- **Task statement**: Set down the entries below once more, precisely as they stand.

- **Records provided**:

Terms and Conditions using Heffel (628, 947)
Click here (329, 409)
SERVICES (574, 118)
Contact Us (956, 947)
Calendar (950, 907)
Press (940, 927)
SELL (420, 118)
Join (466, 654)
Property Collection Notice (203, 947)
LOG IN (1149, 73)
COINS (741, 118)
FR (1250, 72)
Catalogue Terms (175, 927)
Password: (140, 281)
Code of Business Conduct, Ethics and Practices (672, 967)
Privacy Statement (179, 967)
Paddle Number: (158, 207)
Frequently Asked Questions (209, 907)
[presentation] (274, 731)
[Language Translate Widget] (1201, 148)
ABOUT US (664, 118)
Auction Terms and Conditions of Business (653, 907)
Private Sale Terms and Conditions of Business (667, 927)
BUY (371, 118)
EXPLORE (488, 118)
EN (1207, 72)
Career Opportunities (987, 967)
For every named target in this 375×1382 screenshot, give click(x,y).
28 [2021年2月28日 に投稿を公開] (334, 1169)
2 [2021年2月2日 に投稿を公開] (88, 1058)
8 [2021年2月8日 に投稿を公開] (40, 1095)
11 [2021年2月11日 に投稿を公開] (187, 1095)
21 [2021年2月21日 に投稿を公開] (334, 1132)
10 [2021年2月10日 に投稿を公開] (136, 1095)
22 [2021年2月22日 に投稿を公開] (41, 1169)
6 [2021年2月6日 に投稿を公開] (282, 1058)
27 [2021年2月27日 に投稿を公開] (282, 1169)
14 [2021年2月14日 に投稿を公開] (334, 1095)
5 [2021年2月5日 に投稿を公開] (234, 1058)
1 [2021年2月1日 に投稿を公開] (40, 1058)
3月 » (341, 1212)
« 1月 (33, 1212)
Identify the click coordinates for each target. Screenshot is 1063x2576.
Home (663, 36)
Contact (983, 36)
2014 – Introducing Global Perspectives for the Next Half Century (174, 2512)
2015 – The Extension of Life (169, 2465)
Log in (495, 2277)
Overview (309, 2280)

- **Task response**:
Terms and Conditions using Heffel (628, 947)
Click here (329, 409)
SERVICES (574, 118)
Contact Us (956, 947)
Calendar (950, 907)
Press (940, 927)
SELL (420, 118)
Join (466, 654)
Property Collection Notice (203, 947)
LOG IN (1149, 73)
COINS (741, 118)
FR (1250, 72)
Catalogue Terms (175, 927)
Password: (140, 281)
Code of Business Conduct, Ethics and Practices (672, 967)
Privacy Statement (179, 967)
Paddle Number: (158, 207)
Frequently Asked Questions (209, 907)
[presentation] (274, 731)
[Language Translate Widget] (1201, 148)
ABOUT US (664, 118)
Auction Terms and Conditions of Business (653, 907)
Private Sale Terms and Conditions of Business (667, 927)
BUY (371, 118)
EXPLORE (488, 118)
EN (1207, 72)
Career Opportunities (987, 967)
For every named target in this 375×1382 screenshot, give click(x,y).
28 [2021年2月28日 に投稿を公開] (334, 1169)
2 [2021年2月2日 に投稿を公開] (88, 1058)
8 [2021年2月8日 に投稿を公開] (40, 1095)
11 [2021年2月11日 に投稿を公開] (187, 1095)
21 [2021年2月21日 に投稿を公開] (334, 1132)
10 [2021年2月10日 に投稿を公開] (136, 1095)
22 [2021年2月22日 に投稿を公開] (41, 1169)
6 [2021年2月6日 に投稿を公開] (282, 1058)
27 [2021年2月27日 に投稿を公開] (282, 1169)
14 [2021年2月14日 に投稿を公開] (334, 1095)
5 [2021年2月5日 に投稿を公開] (234, 1058)
1 [2021年2月1日 に投稿を公開] (40, 1058)
3月 » (341, 1212)
« 1月 (33, 1212)
Identify the click coordinates for each target. Screenshot is 1063x2576.
Home (663, 36)
Contact (983, 36)
2014 – Introducing Global Perspectives for the Next Half Century (174, 2512)
2015 – The Extension of Life (169, 2465)
Log in (495, 2277)
Overview (309, 2280)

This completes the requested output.